Tuesday, June 10, 2008

Assistance needed for cracking GPCode.ak ...

Our office just launched the following press release following the recent problems with a new GPCode variant. See more at www.viruslist.com .

"Kaspersky Lab, announces the Stop Gpcode, an international initiative against the blackmailing virus Gpcode which emerged last week.
The objective of the initiative is to factor (‘crack’) the RSA-1024 key used in Virus.Win32.Gpcode.ak – the latest version of the dangerous Gpcode blackmailer virus. The signature for Virus.Win32.Gpcode.ak was added to Kaspersky Lab antivirus databases on June 4, 2008.
Kaspersky Lab invites all cryptography experts, as well as governmental and research institutions, other antivirus vendors and independent researchers to join the efforts to solve this problem. The company is prepared to provide any additional information at its disposal and is open to dialog with all experts wishing to participate in the Stop Gpcode initiative.
To coordinate the activity of all participants of the initiative, a special Stop Gpcode forum has been created. "This is the first time in the security history that such an initiative is appearing. Let us hope that this could become a good example of perfect international cooperation. However we must not overestimate this possible solution: a backup in combination with optimal security and good malware protection is still the best solution for a lot of problems, also in the future." says Eddy Willems, Security Evangelist at Kaspersky Lab Benelux.
Gpcode.ak encrypts files with different extensions by using a RSA encryption algorithm with a 1024 bits key. After encrypting, the virus changes the extension of these files to ._CRYPT and places a text file named !_READ_ME_!.txt in the same folder. In the text file the criminal tells the victims that the file has been encrypted and offers to sell them a decryptor.
The author of Gpcode has taken two years to improve the virus: the previous errors have been fixed and the key has been lengthened to 1024 bits instead of 660. The task of ‘cracking’ the RSA-1024 key is an extremely complicated cryptographic problem. Eddy Willems confirms this: “To crack the key at least 15 million computers have to be running for one year.”."

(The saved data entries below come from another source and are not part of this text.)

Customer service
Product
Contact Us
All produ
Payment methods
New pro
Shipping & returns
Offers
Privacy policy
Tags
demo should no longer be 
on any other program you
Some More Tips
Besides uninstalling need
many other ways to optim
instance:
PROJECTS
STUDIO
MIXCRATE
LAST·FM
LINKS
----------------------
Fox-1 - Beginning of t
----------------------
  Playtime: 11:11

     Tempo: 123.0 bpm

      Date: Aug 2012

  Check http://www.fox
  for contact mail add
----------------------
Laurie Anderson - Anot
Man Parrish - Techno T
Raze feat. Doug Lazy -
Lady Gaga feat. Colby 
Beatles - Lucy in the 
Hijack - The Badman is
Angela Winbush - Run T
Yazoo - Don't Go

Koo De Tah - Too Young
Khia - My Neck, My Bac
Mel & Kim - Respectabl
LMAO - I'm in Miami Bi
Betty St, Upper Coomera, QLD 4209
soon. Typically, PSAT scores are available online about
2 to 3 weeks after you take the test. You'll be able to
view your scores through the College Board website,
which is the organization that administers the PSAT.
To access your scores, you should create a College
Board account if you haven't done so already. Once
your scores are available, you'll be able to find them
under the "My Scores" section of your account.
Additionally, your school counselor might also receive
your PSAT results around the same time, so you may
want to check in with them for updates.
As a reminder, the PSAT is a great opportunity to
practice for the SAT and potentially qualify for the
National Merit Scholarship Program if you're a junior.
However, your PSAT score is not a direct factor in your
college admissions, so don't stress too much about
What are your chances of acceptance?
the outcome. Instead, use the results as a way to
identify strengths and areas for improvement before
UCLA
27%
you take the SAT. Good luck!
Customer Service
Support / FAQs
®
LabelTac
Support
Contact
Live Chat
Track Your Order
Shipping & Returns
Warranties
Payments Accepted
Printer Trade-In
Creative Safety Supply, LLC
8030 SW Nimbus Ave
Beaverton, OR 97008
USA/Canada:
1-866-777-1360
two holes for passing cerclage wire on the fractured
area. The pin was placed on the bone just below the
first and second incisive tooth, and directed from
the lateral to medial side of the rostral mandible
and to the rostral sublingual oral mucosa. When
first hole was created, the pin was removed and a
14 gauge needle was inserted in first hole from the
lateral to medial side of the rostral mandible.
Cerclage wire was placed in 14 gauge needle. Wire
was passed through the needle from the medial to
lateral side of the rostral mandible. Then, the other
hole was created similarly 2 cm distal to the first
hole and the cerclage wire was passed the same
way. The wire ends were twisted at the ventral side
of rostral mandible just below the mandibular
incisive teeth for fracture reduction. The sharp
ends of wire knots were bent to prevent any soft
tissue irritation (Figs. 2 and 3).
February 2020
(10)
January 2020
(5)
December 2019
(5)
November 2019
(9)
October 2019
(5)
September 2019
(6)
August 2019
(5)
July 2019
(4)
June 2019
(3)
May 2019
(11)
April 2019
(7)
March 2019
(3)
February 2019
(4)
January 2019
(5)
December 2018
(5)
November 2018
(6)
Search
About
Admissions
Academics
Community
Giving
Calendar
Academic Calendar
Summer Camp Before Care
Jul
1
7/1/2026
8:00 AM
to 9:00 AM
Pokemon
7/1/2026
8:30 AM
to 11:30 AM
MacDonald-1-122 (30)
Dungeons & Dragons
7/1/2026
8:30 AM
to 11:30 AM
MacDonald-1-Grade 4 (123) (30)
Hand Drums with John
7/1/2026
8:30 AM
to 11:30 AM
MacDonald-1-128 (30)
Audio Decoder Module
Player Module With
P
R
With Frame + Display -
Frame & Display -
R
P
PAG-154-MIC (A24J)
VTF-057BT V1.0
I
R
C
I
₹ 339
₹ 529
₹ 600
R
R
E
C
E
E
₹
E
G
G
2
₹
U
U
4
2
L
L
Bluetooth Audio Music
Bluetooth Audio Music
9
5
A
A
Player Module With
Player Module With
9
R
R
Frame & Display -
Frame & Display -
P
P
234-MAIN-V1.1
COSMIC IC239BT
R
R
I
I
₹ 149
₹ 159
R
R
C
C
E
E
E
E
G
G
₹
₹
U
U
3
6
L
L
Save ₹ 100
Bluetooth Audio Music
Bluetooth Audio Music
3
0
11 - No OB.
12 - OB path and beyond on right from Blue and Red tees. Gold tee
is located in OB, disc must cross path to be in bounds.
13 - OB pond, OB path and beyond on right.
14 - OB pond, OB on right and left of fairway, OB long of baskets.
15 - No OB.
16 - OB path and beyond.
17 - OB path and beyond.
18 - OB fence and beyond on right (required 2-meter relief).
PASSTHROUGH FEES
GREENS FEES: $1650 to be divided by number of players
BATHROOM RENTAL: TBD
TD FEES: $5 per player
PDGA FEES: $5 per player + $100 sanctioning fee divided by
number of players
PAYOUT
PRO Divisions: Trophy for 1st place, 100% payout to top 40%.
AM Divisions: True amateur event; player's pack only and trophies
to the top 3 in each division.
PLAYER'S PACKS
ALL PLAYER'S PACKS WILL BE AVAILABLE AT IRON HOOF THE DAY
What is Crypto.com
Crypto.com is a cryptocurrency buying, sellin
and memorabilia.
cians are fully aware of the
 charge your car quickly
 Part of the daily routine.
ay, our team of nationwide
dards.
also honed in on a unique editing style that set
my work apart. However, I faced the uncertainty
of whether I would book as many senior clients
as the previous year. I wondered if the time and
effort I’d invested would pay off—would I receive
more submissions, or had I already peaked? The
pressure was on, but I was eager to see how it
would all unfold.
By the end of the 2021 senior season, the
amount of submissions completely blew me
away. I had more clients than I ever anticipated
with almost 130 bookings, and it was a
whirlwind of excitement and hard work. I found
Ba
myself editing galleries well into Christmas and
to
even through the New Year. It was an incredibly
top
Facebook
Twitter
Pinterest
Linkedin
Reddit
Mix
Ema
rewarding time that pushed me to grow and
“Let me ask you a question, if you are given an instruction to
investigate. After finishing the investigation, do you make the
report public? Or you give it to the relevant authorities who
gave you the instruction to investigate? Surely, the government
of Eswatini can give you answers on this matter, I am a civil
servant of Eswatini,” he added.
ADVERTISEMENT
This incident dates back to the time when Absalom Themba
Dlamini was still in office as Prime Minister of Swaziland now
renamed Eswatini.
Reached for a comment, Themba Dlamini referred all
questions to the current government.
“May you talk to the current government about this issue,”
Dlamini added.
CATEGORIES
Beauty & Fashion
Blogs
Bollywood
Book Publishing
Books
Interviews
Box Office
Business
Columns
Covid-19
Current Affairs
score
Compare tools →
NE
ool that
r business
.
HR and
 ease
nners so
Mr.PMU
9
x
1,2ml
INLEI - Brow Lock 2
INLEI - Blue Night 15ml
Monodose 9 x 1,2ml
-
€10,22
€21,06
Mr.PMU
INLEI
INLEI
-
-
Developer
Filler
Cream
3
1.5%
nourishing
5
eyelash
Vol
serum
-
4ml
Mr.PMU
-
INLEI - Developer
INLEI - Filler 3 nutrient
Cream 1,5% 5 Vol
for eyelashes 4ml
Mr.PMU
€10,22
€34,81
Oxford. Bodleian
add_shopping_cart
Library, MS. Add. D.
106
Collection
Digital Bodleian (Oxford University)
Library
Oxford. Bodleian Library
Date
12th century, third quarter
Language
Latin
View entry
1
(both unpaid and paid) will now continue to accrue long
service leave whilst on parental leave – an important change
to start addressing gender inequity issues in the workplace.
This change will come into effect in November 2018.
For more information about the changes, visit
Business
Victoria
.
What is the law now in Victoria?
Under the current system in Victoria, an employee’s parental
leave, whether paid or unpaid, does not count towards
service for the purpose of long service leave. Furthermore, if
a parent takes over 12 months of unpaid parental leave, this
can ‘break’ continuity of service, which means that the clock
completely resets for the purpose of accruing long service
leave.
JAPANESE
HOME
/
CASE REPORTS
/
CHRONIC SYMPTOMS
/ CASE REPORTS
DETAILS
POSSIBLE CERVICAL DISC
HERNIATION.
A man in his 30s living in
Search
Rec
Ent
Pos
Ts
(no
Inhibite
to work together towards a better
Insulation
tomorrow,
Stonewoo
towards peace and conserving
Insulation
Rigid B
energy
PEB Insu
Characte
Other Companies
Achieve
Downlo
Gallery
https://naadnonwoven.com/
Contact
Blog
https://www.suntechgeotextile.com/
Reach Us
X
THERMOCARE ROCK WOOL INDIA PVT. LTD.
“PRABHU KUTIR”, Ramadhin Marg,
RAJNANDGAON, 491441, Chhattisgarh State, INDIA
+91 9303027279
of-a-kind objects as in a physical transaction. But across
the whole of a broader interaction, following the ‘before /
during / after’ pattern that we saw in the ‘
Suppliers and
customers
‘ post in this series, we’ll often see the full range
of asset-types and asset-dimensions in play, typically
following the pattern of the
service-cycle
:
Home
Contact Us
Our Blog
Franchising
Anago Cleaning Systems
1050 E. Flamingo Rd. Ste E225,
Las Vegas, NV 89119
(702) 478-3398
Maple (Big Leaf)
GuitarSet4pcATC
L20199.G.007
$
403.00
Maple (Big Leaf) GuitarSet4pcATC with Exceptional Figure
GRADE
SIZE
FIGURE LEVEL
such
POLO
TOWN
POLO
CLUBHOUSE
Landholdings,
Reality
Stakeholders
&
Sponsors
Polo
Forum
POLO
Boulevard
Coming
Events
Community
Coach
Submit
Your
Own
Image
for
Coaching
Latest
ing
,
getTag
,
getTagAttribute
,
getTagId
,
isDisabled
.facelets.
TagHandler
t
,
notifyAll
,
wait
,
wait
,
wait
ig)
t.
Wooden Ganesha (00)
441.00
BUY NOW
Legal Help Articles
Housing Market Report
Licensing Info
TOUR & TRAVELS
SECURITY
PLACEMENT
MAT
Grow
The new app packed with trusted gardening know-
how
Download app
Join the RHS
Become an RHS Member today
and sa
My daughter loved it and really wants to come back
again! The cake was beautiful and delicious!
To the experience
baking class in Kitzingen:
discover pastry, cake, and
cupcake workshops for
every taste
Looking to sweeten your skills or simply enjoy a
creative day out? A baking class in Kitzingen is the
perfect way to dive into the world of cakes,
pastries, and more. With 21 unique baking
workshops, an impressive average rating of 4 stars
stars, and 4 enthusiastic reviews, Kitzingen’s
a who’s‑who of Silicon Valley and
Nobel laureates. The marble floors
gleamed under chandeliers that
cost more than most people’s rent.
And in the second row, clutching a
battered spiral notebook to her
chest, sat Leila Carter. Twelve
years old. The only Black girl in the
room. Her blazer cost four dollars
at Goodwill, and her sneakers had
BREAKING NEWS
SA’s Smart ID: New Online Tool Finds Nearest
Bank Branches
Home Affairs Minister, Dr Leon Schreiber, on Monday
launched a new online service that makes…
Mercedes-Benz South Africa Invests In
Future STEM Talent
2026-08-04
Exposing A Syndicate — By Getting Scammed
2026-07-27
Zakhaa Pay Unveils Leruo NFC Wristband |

Of course it's clear that this is just an interesting initiative and I really hope it could be realistic in the near future but of course it's not so easy as it seems.
Nevertheless such initiatives haven't been seen in the past and I think it's time that vendors could work together in a better way then before but is that not another harder question. Could this be even more unrealistic? What do you think?